The U.S. Federal Communications Commission has adopted a Forfeiture Order (“Order”) imposing a nearly $2.9 million penalty against Dialing Services, LLC (“Dialing Services”) for making prerecorded voice calls to wireless phones without the “prior express consent” of the called parties. This Order is notable because the FCC targeted the technology platform provider rather than the provider’s customer.
As background, the FCC investigated Dialing Services’ compliance with the TCPA in 2012 and determined that the company was responsible for more than 4.7 million calls to wireless phones over a three-month period. In 2013, the FCC issued a citation to Dialing Services warning the company of non-compliance. The FCC then conducted a further investigation and found the company continued to violate the TCPA, and issued a Notice of Apparent Liability (“NAL”) in 2014.
In the Order, the FCC explained that web-based platforms such as Dialing Services can “make” or “initiate” calls under the TCPA, depending on the circumstances. The FCC rejected arguments that Dialing Services was acting as a “mere conduit,” noting that Dialing Services offered a spoofing functionality to clients and was apparently involved in the creation of the call content.

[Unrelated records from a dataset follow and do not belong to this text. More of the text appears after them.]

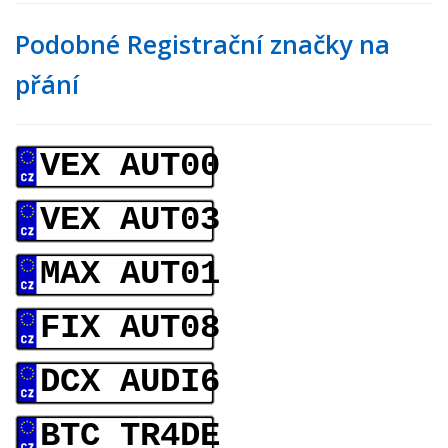
Podobné Registrační značky na
přání
VEX AUT00
VEX AUT03
MAX AUT01
FIX AUT08
DCX AUDI6
BTC TR4DE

The FCC also highlighted Dialing Services’ delay in correcting its practices, stating that the company only took “serious steps” to address the TCPA violations more than 2 months after receiving an FCC citation and nearly a year after warnings from FCC staff. The FCC imposed the maximum statutory penalty after taking into account the significant volume of calls that Dialing Services “made” before it received an FCC citation, as well as Dialing Services’ continued TCPA violations after receiving the citation.